No criminal prosecution existed at the time the summons was issued. For that reason the cases relied upon by defendant, United States v. O’Connor, 118 F.Supp. 248 (D.C.Mass.1953), and Application of Myers, 202 F.Supp. 212 (D.C., E.D.Pa.1962), are distinguishable.
The propriety of a special agent’s issuance of a summons in a situation such as presented here was approved in Boren v. Tucker, 239 F.2d 767 (9th Cir. 1956). Cf. In re Magnus, Babee & Reynard, Inc., 311 F.2d 12 (2d Cir. 1962).
The order of the district court is affirmed.
. This court held in Tillotson v. Boughner, 327 F.2d 982 (7th Cir. 1964), that the order was final and appealable following the decision in Reisman v. Caplin, 375 U.S. 440, 84 S.Ct. 508, 11 L.Ed.2d 459 (1964).
. § 7601(a) reads:
“General rule. — The Secretary or his delegate shall, to the extent he deems it practicable, cause officers or employees of the Treasury Department to proceed, from time to time, through each internal revenue district and inquire after and concerning all persons therein who may be liable to pay any internal revenue tax, and all persons owning or having the care and management of any objects with respect to which any tax is imposed.”

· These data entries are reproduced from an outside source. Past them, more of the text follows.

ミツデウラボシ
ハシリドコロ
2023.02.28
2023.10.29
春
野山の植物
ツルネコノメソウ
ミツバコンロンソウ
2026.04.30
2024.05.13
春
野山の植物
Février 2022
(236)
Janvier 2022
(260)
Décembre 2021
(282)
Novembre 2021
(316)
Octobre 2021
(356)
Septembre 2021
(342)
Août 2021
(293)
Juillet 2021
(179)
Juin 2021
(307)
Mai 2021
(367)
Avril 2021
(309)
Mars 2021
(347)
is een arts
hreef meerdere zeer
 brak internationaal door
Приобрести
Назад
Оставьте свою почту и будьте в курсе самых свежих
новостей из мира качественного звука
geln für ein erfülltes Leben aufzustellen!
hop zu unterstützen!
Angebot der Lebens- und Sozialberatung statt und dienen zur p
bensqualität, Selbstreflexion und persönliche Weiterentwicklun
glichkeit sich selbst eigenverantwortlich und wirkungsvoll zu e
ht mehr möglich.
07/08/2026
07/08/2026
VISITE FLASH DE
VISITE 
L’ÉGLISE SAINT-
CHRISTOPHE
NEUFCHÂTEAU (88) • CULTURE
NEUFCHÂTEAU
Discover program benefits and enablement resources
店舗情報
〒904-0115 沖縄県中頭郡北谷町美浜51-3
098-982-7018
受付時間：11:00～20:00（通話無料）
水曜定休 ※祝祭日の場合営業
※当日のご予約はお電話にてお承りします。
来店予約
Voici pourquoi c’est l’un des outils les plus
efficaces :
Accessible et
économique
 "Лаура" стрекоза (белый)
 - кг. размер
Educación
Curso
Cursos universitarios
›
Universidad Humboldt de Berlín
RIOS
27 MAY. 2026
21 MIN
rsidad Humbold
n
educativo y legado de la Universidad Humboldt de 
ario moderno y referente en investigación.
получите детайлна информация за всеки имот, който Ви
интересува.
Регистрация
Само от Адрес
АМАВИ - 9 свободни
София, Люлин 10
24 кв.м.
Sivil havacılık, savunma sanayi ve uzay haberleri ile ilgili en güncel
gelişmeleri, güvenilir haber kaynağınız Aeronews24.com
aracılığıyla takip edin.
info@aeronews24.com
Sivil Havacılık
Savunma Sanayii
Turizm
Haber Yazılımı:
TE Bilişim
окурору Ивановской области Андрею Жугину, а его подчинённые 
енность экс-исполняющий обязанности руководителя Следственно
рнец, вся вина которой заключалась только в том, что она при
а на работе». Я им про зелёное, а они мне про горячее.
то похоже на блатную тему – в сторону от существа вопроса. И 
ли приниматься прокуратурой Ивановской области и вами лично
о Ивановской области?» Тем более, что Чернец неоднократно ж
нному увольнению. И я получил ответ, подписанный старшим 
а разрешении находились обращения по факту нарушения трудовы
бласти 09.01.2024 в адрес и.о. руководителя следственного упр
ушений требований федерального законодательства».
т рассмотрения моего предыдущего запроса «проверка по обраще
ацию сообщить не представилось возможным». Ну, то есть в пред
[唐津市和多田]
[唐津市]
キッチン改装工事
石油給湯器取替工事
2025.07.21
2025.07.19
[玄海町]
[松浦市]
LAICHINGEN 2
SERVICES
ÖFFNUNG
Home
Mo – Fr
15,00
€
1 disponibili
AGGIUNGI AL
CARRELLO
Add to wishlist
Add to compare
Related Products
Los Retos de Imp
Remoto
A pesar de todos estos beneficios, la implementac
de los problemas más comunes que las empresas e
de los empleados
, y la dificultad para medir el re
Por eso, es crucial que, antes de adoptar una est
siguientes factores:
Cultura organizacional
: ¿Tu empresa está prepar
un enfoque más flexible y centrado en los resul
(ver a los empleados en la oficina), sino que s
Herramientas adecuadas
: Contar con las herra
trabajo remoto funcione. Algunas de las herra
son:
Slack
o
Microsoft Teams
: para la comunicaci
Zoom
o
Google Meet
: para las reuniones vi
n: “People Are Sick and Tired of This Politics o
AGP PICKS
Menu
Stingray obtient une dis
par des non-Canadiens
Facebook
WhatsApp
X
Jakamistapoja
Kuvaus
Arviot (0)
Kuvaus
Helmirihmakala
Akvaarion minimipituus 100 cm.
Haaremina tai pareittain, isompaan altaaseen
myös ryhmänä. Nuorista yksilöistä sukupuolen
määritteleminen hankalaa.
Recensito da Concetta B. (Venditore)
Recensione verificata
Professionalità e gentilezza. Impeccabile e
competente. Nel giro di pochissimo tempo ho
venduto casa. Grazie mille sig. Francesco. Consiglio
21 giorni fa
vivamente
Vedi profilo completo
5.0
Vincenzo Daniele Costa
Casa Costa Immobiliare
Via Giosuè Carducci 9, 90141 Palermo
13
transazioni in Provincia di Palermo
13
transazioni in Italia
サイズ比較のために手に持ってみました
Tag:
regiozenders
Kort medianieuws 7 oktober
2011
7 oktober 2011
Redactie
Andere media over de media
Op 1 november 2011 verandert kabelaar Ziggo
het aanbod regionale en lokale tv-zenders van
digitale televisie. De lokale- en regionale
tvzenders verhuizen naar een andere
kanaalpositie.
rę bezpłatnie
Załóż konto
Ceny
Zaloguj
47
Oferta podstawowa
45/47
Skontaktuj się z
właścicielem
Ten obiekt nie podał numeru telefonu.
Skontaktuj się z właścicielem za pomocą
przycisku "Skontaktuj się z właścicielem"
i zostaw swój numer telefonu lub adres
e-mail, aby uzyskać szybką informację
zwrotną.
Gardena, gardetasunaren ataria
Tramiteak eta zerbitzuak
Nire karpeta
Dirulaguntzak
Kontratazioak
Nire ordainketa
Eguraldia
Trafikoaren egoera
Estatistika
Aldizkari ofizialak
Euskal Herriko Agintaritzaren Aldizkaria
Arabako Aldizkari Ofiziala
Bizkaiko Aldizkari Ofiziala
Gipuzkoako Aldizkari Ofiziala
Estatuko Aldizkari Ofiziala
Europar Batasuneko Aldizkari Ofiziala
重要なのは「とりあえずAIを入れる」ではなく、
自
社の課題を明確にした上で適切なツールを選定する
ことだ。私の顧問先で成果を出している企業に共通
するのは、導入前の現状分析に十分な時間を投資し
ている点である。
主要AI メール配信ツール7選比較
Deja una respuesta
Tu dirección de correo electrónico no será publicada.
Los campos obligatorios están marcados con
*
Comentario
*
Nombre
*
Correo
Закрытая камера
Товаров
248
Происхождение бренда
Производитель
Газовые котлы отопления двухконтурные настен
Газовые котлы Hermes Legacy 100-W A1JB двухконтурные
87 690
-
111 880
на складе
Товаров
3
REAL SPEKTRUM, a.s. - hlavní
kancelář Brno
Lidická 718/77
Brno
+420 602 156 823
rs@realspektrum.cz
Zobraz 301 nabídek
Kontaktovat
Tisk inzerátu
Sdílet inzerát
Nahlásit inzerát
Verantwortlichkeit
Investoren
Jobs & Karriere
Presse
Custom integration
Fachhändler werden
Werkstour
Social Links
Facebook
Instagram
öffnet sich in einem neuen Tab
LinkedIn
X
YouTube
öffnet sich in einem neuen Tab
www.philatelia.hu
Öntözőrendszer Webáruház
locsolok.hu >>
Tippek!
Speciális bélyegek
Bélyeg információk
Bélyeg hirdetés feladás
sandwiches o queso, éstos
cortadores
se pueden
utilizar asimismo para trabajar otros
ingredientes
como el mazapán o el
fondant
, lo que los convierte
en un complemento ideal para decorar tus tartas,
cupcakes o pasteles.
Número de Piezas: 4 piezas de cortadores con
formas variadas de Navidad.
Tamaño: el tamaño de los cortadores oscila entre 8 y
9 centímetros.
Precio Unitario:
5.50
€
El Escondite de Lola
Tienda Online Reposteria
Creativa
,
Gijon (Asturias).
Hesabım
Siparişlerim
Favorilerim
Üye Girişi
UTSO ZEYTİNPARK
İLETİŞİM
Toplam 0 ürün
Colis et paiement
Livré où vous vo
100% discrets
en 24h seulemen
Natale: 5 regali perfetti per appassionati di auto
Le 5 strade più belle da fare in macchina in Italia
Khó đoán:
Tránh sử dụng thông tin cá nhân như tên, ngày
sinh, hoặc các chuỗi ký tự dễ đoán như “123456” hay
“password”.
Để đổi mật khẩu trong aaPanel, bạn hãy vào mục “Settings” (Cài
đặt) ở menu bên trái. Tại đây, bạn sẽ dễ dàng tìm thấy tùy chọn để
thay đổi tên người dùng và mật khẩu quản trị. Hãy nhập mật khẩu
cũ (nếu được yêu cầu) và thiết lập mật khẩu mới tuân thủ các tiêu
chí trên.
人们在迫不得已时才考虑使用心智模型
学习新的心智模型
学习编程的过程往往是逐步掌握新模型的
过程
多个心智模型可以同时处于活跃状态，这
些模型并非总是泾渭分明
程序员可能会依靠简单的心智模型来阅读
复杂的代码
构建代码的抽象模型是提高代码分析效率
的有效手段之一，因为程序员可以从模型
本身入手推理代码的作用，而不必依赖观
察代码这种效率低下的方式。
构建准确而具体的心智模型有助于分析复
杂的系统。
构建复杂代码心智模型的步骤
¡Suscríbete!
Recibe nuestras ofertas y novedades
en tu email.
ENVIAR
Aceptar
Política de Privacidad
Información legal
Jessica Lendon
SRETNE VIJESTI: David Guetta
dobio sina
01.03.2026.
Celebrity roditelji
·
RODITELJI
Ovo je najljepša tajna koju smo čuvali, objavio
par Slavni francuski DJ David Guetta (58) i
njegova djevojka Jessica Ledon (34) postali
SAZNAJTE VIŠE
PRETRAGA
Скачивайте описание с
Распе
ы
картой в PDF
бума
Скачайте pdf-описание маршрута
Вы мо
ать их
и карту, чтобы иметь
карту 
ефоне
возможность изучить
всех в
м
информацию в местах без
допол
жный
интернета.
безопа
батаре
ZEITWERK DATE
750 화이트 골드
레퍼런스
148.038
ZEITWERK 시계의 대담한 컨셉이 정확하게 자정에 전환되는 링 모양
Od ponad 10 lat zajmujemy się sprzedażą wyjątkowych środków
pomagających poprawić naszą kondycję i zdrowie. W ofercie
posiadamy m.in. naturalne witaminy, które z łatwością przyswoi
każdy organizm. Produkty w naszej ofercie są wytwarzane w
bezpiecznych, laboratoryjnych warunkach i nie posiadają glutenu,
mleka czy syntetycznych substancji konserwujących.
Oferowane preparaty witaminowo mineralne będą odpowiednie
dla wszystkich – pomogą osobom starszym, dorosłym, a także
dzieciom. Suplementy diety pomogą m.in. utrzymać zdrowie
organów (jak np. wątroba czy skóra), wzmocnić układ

. The pertinent language of section 7602 reads:
“For the purpose of * * * determining the liability of any person for any internal revenue tax * * * the Secretary or his delegate is authorized — ■ * * * To summon the person liable for the tax * * * or any other person the Secretary or his delegate may deem proper, to appear before the Secretary or his delegate at a time and place named in the summons and * * * to give such testimony, under oath, as may be relevant or material to such inquiry."
. Statement of Organization and Functions, Treasury Department Publication No. 383 (CCH 1964 Stand.Fed.Tax Rep. H 5988).
“1118.6 Intelligence Division.
“(a) In general. Dor the purpose of ascertaining the correctness of any return, making a return where none has been made, determining the liability of any person for any internal revenue tax (including any interest, additional amount, addition to the tax, or civil penalty) or the liability at law or in equity of any transferee or fiduciary of any person in respect of any internal revenue tax, or collecting any such liability, any authorized officer or employee of the Internal Revenue Service may examine any books, papers, records or other data which may be relevant or material to such inquiry; and take such testimony of the person concerned, under oath, as may be relevant to such inquiry.”
Concurrence Opinion
(concurring).
I note that we do not have before us any issue concerning a claim of constitutional or other privilege.
We are proceeding on the basis that no criminal prosecution existed at the time the summons was issued. The applicable Treasury regulations do authorize Special Agents of the Intelligence Division of the Internal Revenue Service to ascertain civil penalties as well as to investigate possible criminal violations.
Nevertheless, departure here from the usual procedure of tandem investigation by a Special Agent and an Internal Revenue Agent who is a member of the Field Audit Branch reasonably gives rise to a state of dubiety concerning the actual purpose for issuing the summons.
However, in the peculiar circumstances of this specific case, I concur with my brothers’ opinion that the order of the District Court be affirmed.